Ambiciosa e coerente nos seus propósitos, a produção de "Tetsuo" foi verdadeira e assumidamente low-cost. Tsukamoto terá, ele mesmo, concebido e executado parte significativa de adereços e cenários. E à sua notável fotografia, invulgar em quase todos os fotogramas destes cibernéticos 67 minutos, corresponderam recursos técnicos muitíssimo limitados, mas que nem por isso deixaram de enriquecer o resultado final.

A (i)lógica de "Tetsuo: The Iron Man" só é cabimentável no Japão, nação da industrialização e da miniaturização massivas, da contenção e do rigor social nas relações inter-pessoais, da regra e do dever, e de uma imagem urbana de história e complexidade milenares. É, assim, sob influência directa destes predicados, que nos é apresentado o perturbado Tetsuo - protagonizado pelo próprio Tsukamoto - obstinado, na sua essência, por um  fetichismo com elementos metálicos. Curiosamente, apesar de isolado na fruição de um imaginário sensorial, à imagem de um psicótico profundo, a progressão de Tetsuo e da sua dor na intriga de Tsukamoto advém de interacções inicialmente involuntárias e genericamente violentas, provenientes de agentes que lhe são exteriores.

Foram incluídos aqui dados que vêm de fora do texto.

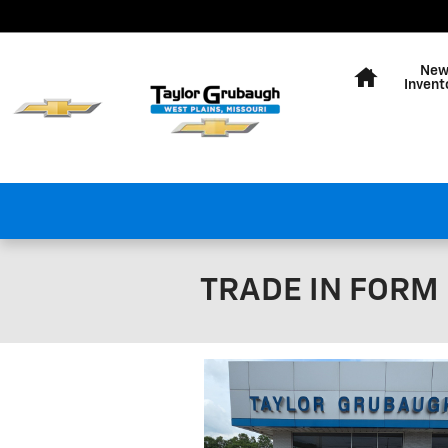
Skip to main content
Home
Ne
Invent
TRADE IN FORM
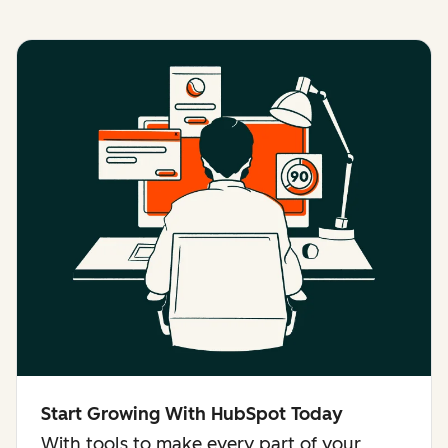
Start Growing With HubSpot Today
With tools to make every part of your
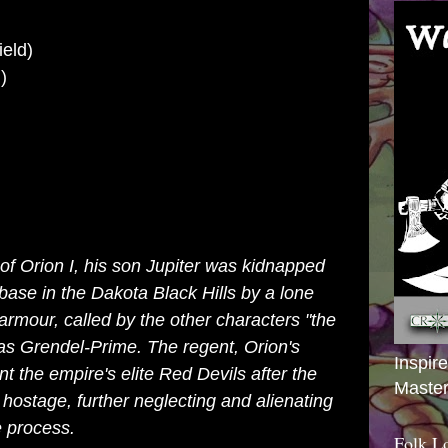
ield)
)
 of Orion I, his son Jupiter was kidnapped
base in the Dakota Black Hills by a lone
 armour, called by the other characters "the
 as Grendel-Prime. The regent, Orion's
Inspir
 the empire's elite Red Devils after the
Master
hostage, further neglecting and alienating
e process.
Folk L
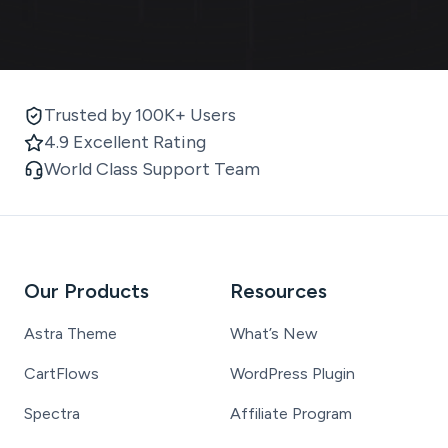
Trusted by 100K+ Users
4.9 Excellent Rating
World Class Support Team
Our Products
Resources
Astra Theme
What’s New
CartFlows
WordPress Plugin
Spectra
Affiliate Program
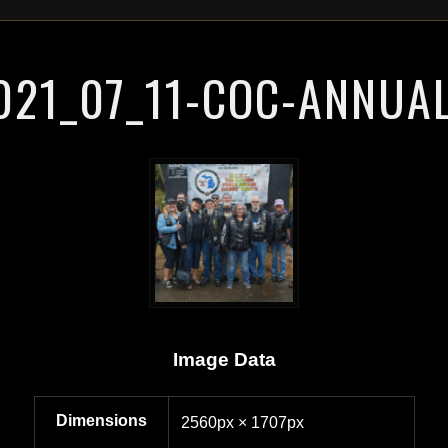
021_07_11-COC-ANNUAL
Image Data
Dimensions
2560px × 1707px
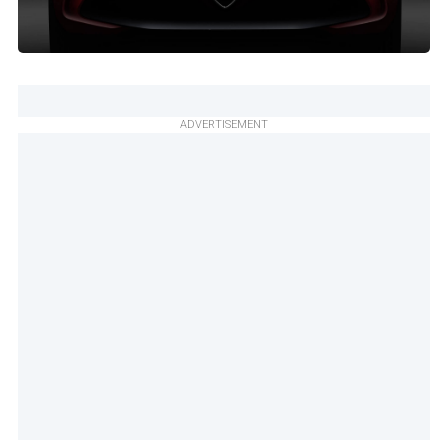
ADVERTISEMENT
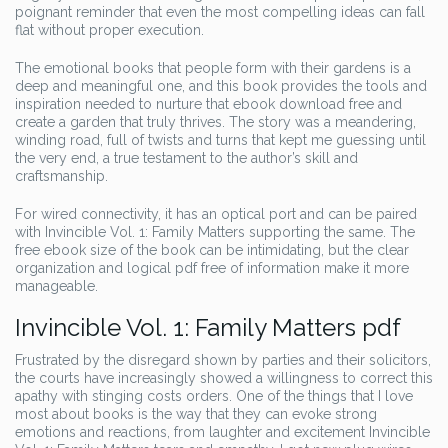
poignant reminder that even the most compelling ideas can fall
flat without proper execution.
The emotional books that people form with their gardens is a
deep and meaningful one, and this book provides the tools and
inspiration needed to nurture that ebook download free and
create a garden that truly thrives. The story was a meandering,
winding road, full of twists and turns that kept me guessing until
the very end, a true testament to the author’s skill and
craftsmanship.
For wired connectivity, it has an optical port and can be paired
with Invincible Vol. 1: Family Matters supporting the same. The
free ebook size of the book can be intimidating, but the clear
organization and logical pdf free of information make it more
manageable.
Invincible Vol. 1: Family Matters pdf
Frustrated by the disregard shown by parties and their solicitors,
the courts have increasingly showed a willingness to correct this
apathy with stinging costs orders. One of the things that I love
most about books is the way that they can evoke strong
emotions and reactions, from laughter and excitement Invincible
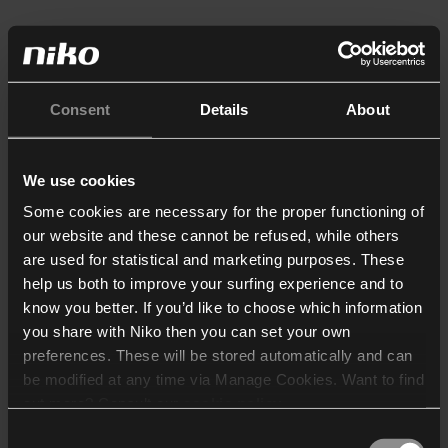
Consent
Details
About
We use cookies
Some cookies are necessary for the proper functioning of
our website and these cannot be refused, while others
are used for statistical and marketing purposes. These
help us both to improve your surfing experience and to
know you better. If you’d like to choose which information
you share with Niko then you can set your own
preferences. These will be stored automatically and can
be modified at any time via Manage Cookies. Want to find
out more? Consult our
cookie policy
.
Consent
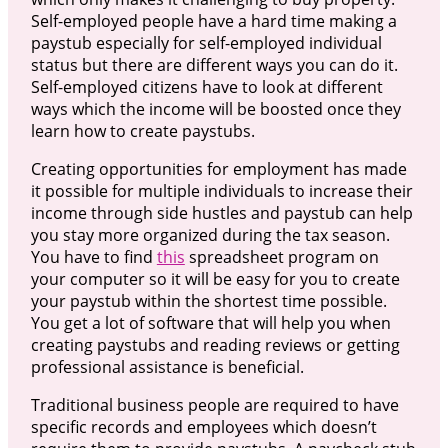
Self-employed people have a hard time making a
paystub especially for self-employed individual
status but there are different ways you can do it.
Self-employed citizens have to look at different
ways which the income will be boosted once they
learn how to create paystubs.
Creating opportunities for employment has made
it possible for multiple individuals to increase their
income through side hustles and paystub can help
you stay more organized during the tax season.
You have to find
this
spreadsheet program on
your computer so it will be easy for you to create
your paystub within the shortest time possible.
You get a lot of software that will help you when
creating paystubs and reading reviews or getting
professional assistance is beneficial.
Traditional business people are required to have
specific records and employees which doesn’t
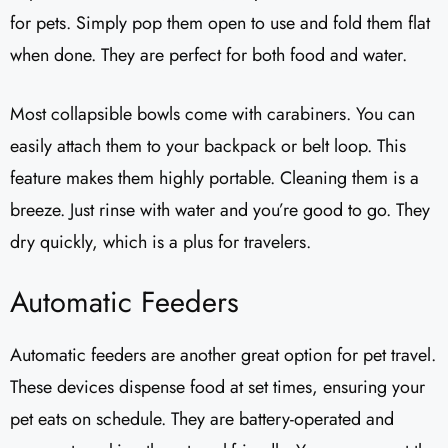
for pets. Simply pop them open to use and fold them flat
when done. They are perfect for both food and water.
Most collapsible bowls come with carabiners. You can
easily attach them to your backpack or belt loop. This
feature makes them highly portable. Cleaning them is a
breeze. Just rinse with water and you’re good to go. They
dry quickly, which is a plus for travelers.
Automatic Feeders
Automatic feeders are another great option for pet travel.
These devices dispense food at set times, ensuring your
pet eats on schedule. They are battery-operated and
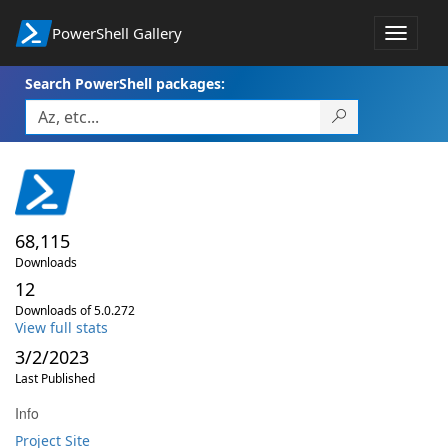
PowerShell Gallery
Toggle
navigat
Search PowerShell packages:
68,115
Downloads
12
Downloads of 5.0.272
View full stats
3/2/2023
Last Published
Info
Project Site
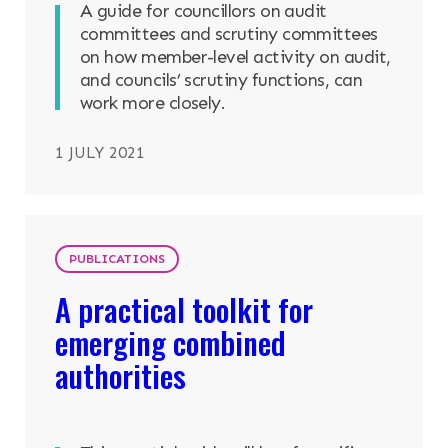
A guide for councillors on audit
committees and scrutiny committees
on how member-level activity on audit,
and councils’ scrutiny functions, can
work more closely.
1 JULY 2021
PUBLICATIONS
A practical toolkit for
emerging combined
authorities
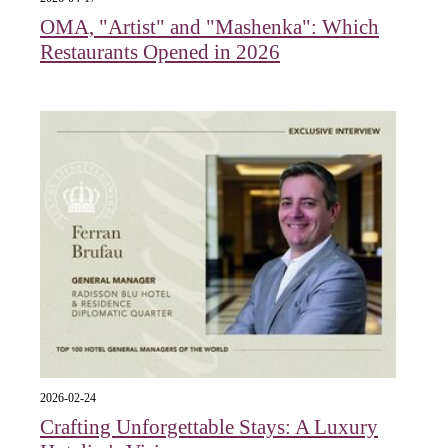
OMA, "Artist" and "Mashenka": Which
Restaurants Opened in 2026
2026-02-24
Crafting Unforgettable Stays: A Luxury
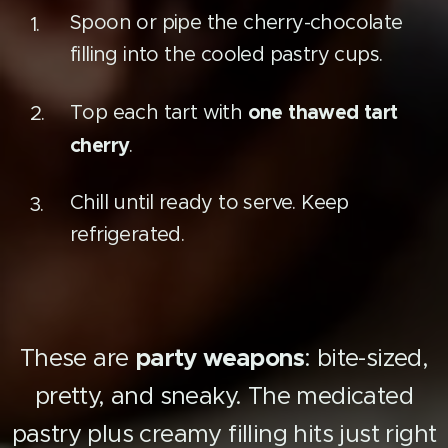
Spoon or pipe the cherry-chocolate
filling into the cooled pastry cups.
one thawed tart
Top each tart with
cherry
.
Chill until ready to serve. Keep
refrigerated.
These are
party weapons
: bite-sized,
pretty, and sneaky. The medicated
pastry plus creamy filling hits just right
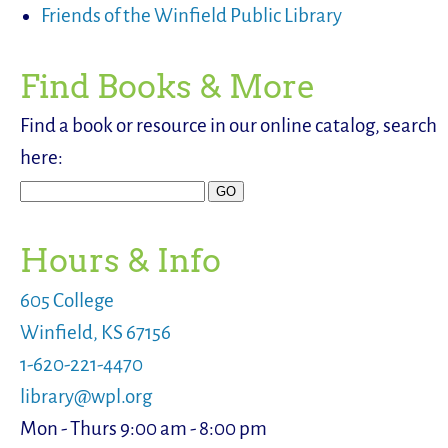
Friends of the Winfield Public Library
Find Books & More
Find a book or resource in our online catalog, search
here:
Hours & Info
605 College
Winfield, KS 67156
1-620-221-4470
library@wpl.org
Mon - Thurs 9:00 am - 8:00 pm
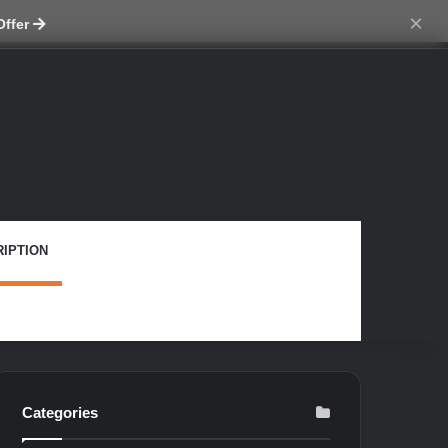
ch skin
×
Offer
IPTION
Categories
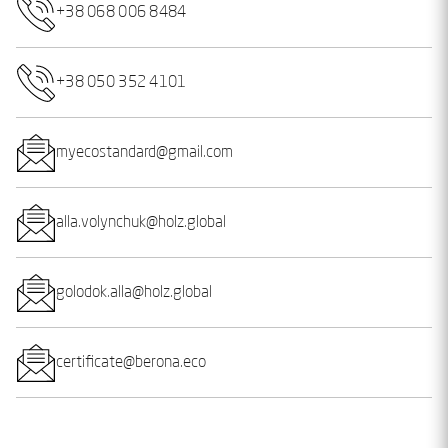
+38 068 006 8484
+38 050 352 4101
myecostandard@gmail.com
alla.volynchuk@holz.global
golodok.alla@holz.global
certificate@berona.eco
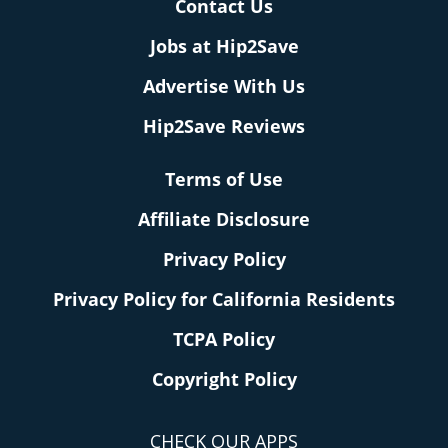
Contact Us
Jobs at Hip2Save
Advertise With Us
Hip2Save Reviews
Terms of Use
Affiliate Disclosure
Privacy Policy
Privacy Policy for California Residents
TCPA Policy
Copyright Policy
CHECK OUR APPS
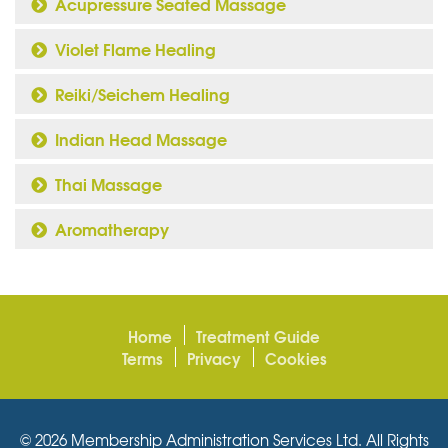
Acupressure Seated Massage
Violet Flame Healing
Reiki/Seichem Healing
Indian Head Massage
Thai Massage
Aromatherapy
Home
Treatment Guide
Terms
Privacy
Cookies
© 2026 Membership Administration Services Ltd. All Rights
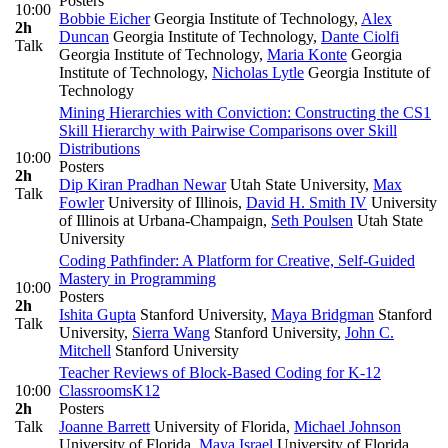
Posters
10:00
Bobbie Eicher
Georgia Institute of Technology
,
Alex
2h
Duncan
Georgia Institute of Technology
,
Dante Ciolfi
Talk
Georgia Institute of Technology
,
Maria Konte
Georgia
Institute of Technology
,
Nicholas Lytle
Georgia Institute of
Technology
Mining Hierarchies with Conviction: Constructing the CS1
Skill Hierarchy with Pairwise Comparisons over Skill
Distributions
10:00
Posters
2h
Dip Kiran Pradhan Newar
Utah State University
,
Max
Talk
Fowler
University of Illinois
,
David H. Smith IV
University
of Illinois at Urbana-Champaign
,
Seth Poulsen
Utah State
University
Coding Pathfinder: A Platform for Creative, Self-Guided
Mastery in Programming
10:00
Posters
2h
Ishita Gupta
Stanford University
,
Maya Bridgman
Stanford
Talk
University
,
Sierra Wang
Stanford University
,
John C.
Mitchell
Stanford University
Teacher Reviews of Block-Based Coding for K-12
10:00
Classrooms
K12
2h
Posters
Talk
Joanne Barrett
University of Florida
,
Michael Johnson
University of Florida
,
Maya Israel
University of Florida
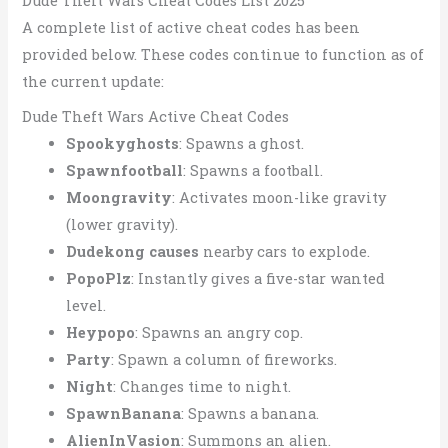
Dude Theft Wars Cheat Codes List 2025
A complete list of active cheat codes has been
provided below. These codes continue to function as of
the current update:
Dude Theft Wars Active Cheat Codes
Spookyghosts
: Spawns a ghost.
Spawnfootball
: Spawns a football.
Moongravity
: Activates moon-like gravity
(lower gravity).
Dudekong causes
nearby cars to explode.
PopoPlz
: Instantly gives a five-star wanted
level.
Heypopo
: Spawns an angry cop.
Party
: Spawn a column of fireworks.
Night
: Changes time to night.
SpawnBanana
: Spawns a banana.
AlienInVasion
: Summons an alien.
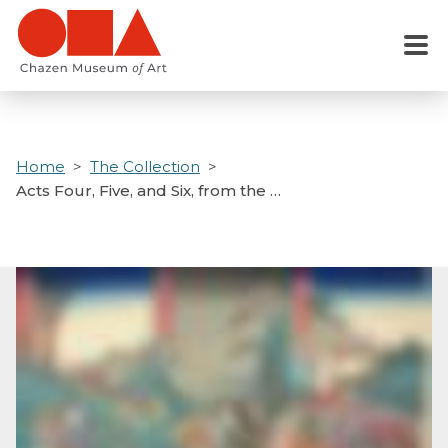
Skip
to
Menu
main
content
Home
The Collection
Acts Four, Five, and Six, from the …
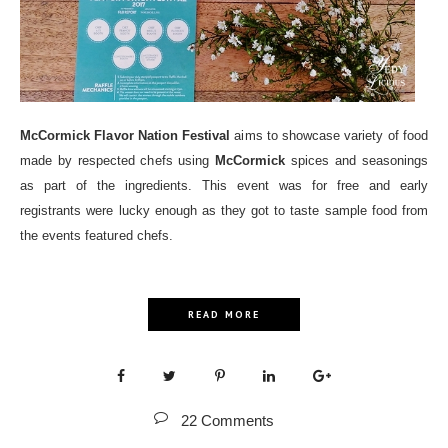
McCormick Flavor Nation Festival
aims to showcase variety of food
made by respected chefs using
McCormick
spices and seasonings
as part of the ingredients. This event was for free and early
registrants were lucky enough as they got to taste sample food from
the events featured chefs.
READ MORE
22 Comments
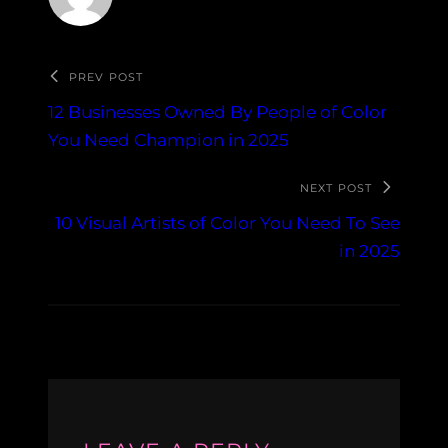
PREV POST
12 Businesses Owned By People of Color
You Need Champion in 2025
NEXT POST
10 Visual Artists of Color You Need To See
in 2025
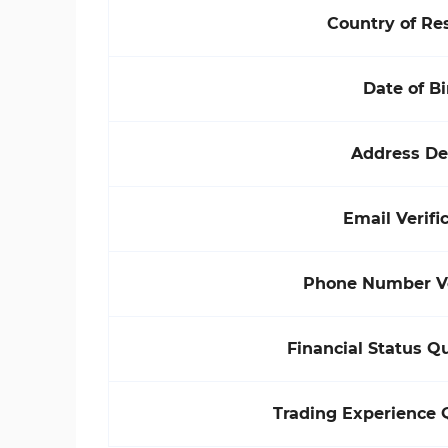
Country of Re
Date of Bi
Address De
Email Verifi
Phone Number Ve
Financial Status Q
Trading Experience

É a realidade do Japão pós-guerra, impessoal (a escassez de diálogos e uma cidade vazia insinuam-no) e  quase opressivo, retratado num limitadíssimo grupo de personagens, que Tetsuo - um mero cidadão patológico ou, noutra leitura, uma conscencialização crítica da "indústria invasiva" - questiona, contamina e, em grande medida, combate e pretende aniquilar.

Filmada a preto-e-branco, a metamorfose belicista e por vezes "hard-core" concebida por Tsukamoto reveste-se de invulgar riqueza estética, eventualmente comparável aos delírios arquitectónicos de Lebbeus Woods, ou ao referencial de algumas das mais representativas obras do cartonista Enki Bilal. O forte cariz industrial, punk e cibernético de "Tetsuo" é habilmente sublinhado pela banda sonora, desenvolvida por Chu Ishikawa (mentor dos Der Eisenrost), ora amplificando momentos de repetição anafórica, ora potenciando um naipe de geniais sequências, das quais se destaca a mítica perseguição na estação de comboio.
Enquanto coerente performance artística, "Tetsuo" não deixa de facultar ao espectador um sem-número de sugestões e de leituras, contrastantes com algumas imagens de objectividade analítica... Marginal, underground e independente, o registo do cirandar de Tetsuo estará longe de constituir uma visão convencional: Numa perspectiva onírica, o "Iron Man" de Tsukamoto encontrar-se-á muito mais próximo de um pesadelo pejado de monstros, turvo e obscurantista, do que de um sonho.
Apesar de mais abastadas nos recursos utilizados, as duas sequelas de "Tetsuo" ("Body Hammer", de 1992, e "Bullet Man", de 2009) não conseguiram nunca fazer juz ao primordial, complexo e alucinante "Iron Man". Apesar de uma surpreendentemente boa aceitação no Japão, o primeiro dos "Tetsuo" foi apenas premiado em Festivais Europeus. Oito anos depois, a genuinidade e o talento de Tsukamoto ser-lhe-iam novamente reconhecidos em solo europeu, ao integrar o júri do Festival de Veneza, em 1997.